◆ Your instructions
Line filter on the word "during": copy each matching line from the entries.

◆ Recorded data

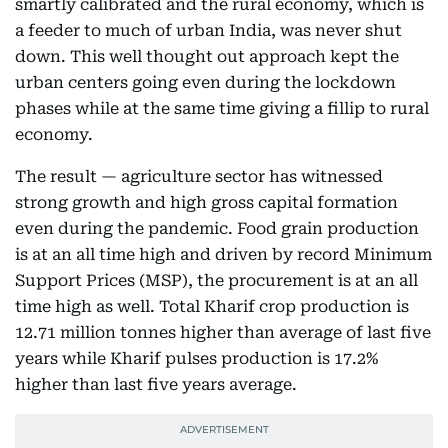
smartly calibrated and the rural economy, which is
a feeder to much of urban India, was never shut
down. This well thought out approach kept the
urban centers going even during the lockdown
phases while at the same time giving a fillip to rural
economy.
The result — agriculture sector has witnessed
strong growth and high gross capital formation
even during the pandemic. Food grain production
is at an all time high and driven by record Minimum
Support Prices (MSP), the procurement is at an all
time high as well. Total Kharif crop production is
12.71 million tonnes higher than average of last five
years while Kharif pulses production is 17.2%
higher than last five years average.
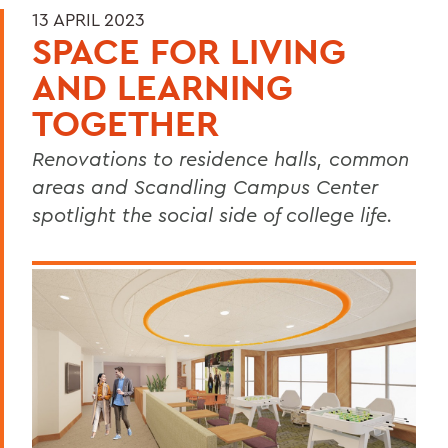
13 APRIL 2023
SPACE FOR LIVING
AND LEARNING
TOGETHER
Renovations to residence halls, common
areas and Scandling Campus Center
spotlight the social side of college life.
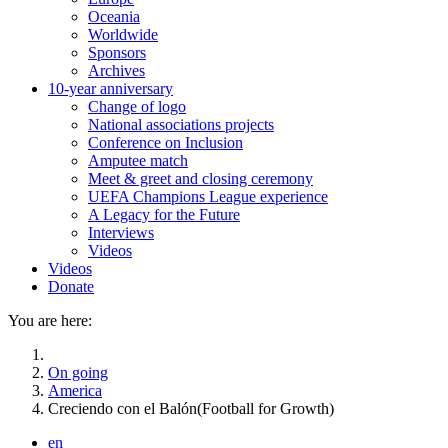
Oceania
Worldwide
Sponsors
Archives
10-year anniversary
Change of logo
National associations projects
Conference on Inclusion
Amputee match
Meet & greet and closing ceremony
UEFA Champions League experience
A Legacy for the Future
Interviews
Videos
Videos
Donate
You are here:
On going
America
Creciendo con el Balón(Football for Growth)
en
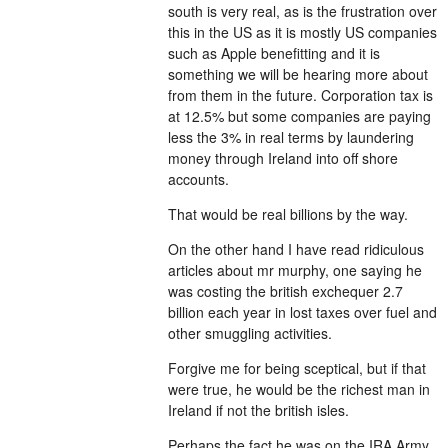
south is very real, as is the frustration over
this in the US as it is mostly US companies
such as Apple benefitting and it is
something we will be hearing more about
from them in the future. Corporation tax is
at 12.5% but some companies are paying
less the 3% in real terms by laundering
money through Ireland into off shore
accounts.
That would be real billions by the way.
On the other hand I have read ridiculous
articles about mr murphy, one saying he
was costing the british exchequer 2.7
billion each year in lost taxes over fuel and
other smuggling activities.
Forgive me for being sceptical, but if that
were true, he would be the richest man in
Ireland if not the british isles.
Perhaps the fact he was on the IRA Army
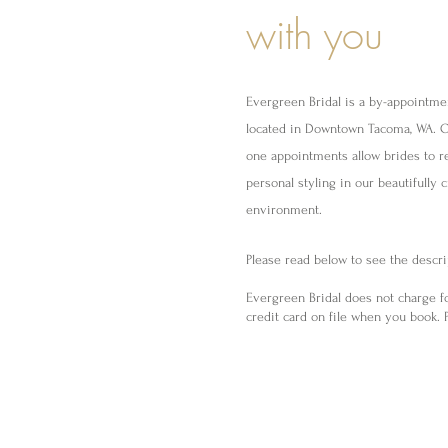
with you
Evergreen Bridal is a by-appointme
located in Downtown Tacoma, WA. 
one appointments allow brides to r
personal styling in our beautifully 
environment.
Please read below to see the descrip
Evergreen Bridal does not charge f
credit card on file when you book. P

◆ Answer space
urban centers going even during the lockdown
even during the pandemic. Food grain production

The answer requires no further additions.